Photo by Karen Nutini
The 2010 extermination came as a response to an emergency plane landing in the Hudson River, piloted by Captain Chesley “Sully” Sullenberger. The debate continues as animal rights activists are crying foul, while city officials maintain that efforts are needed to control the population of what many consider to be an invasive species. Many residents are horrified by the fact that the extermination has expanded to Prospect Park, a full seven miles away from JFK and LaGuardia, without a public discussion. However, Matthew LiPani, a spokesman for the city, maintained that after consulting with “a panel of technical experts,” the new measures were necessary.
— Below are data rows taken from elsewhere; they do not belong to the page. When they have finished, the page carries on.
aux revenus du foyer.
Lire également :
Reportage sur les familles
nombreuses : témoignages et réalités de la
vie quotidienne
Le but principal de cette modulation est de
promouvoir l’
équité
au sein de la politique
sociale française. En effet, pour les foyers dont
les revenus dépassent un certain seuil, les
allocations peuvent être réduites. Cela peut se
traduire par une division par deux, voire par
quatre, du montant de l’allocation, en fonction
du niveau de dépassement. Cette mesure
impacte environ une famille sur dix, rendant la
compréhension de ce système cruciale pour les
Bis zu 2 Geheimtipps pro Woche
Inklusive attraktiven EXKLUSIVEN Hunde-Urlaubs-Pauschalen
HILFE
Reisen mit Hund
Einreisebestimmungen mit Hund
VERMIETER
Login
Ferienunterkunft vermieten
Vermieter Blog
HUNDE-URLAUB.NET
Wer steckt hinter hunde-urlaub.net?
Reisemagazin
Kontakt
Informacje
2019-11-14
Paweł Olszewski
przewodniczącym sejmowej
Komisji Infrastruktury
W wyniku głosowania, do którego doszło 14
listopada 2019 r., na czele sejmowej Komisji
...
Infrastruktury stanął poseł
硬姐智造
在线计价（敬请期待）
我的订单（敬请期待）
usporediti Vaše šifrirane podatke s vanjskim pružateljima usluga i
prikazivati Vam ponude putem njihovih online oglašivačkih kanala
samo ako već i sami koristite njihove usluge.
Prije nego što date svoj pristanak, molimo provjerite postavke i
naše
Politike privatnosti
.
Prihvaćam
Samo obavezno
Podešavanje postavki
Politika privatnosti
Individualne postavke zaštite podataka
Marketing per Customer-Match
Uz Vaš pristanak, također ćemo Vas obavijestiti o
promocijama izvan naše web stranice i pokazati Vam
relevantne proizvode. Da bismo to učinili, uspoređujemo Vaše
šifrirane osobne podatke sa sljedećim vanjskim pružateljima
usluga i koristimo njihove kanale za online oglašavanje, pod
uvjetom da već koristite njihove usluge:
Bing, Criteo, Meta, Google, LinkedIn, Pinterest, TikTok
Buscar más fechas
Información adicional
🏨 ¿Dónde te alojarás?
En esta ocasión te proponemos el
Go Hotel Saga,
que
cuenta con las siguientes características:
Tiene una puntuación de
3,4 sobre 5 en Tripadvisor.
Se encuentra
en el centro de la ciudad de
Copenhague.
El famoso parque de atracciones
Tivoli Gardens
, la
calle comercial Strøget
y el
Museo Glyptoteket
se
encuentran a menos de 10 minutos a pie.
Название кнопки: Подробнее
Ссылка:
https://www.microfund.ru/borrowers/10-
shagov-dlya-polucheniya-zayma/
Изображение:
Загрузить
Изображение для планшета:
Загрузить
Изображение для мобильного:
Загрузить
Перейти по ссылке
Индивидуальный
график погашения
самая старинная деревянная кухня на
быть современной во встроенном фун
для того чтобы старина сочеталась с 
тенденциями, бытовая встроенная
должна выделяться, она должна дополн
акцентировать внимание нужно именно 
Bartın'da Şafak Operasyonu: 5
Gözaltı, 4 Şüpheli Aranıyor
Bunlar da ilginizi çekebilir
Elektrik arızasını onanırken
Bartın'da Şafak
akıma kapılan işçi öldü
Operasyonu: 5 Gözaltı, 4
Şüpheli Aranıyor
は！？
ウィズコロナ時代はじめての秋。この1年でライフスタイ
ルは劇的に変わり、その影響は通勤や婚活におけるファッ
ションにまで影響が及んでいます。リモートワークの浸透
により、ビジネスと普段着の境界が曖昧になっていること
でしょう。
USDA spokeswoman, Carol Bannerman, told the Brooklyn Paper, “It isn’t the answer people want to hear, but when there are hundreds of birds, the risk [to airplanes] is higher.”
However, many detractors claim that the Canadian geese, which are native to northeastern regions of the U.S., have adopted a non migratory way of life. There are also other alternatives being proposed, such as transporting the geese to a safer location, scaring them away with dogs, or instating new park regulations to prevent feeding the geese. Given the situation, it seems as though the best solution would be to hold a public hearing, where the local residents and other experts could weigh in on the problem.